DATA EXTRACTS
----

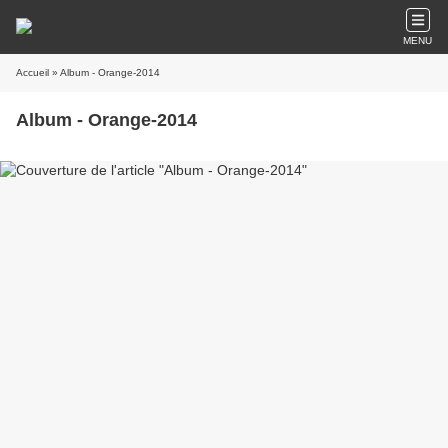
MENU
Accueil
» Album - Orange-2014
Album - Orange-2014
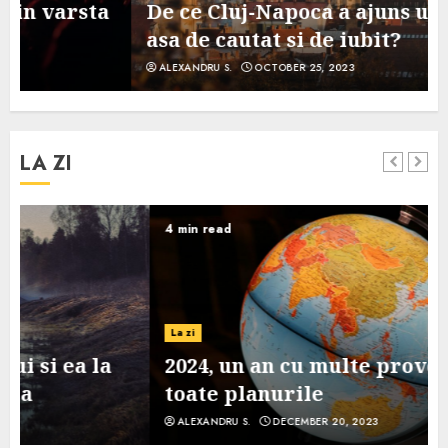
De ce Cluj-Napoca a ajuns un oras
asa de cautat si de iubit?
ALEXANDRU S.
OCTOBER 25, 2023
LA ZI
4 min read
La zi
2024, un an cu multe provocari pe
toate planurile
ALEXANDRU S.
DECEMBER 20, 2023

----

TASK STATEMENT
Which lines of the listing include the string "Orange"? Pull them out.

EXERCISE RESULT
» Album - Orange-2014
Album - Orange-2014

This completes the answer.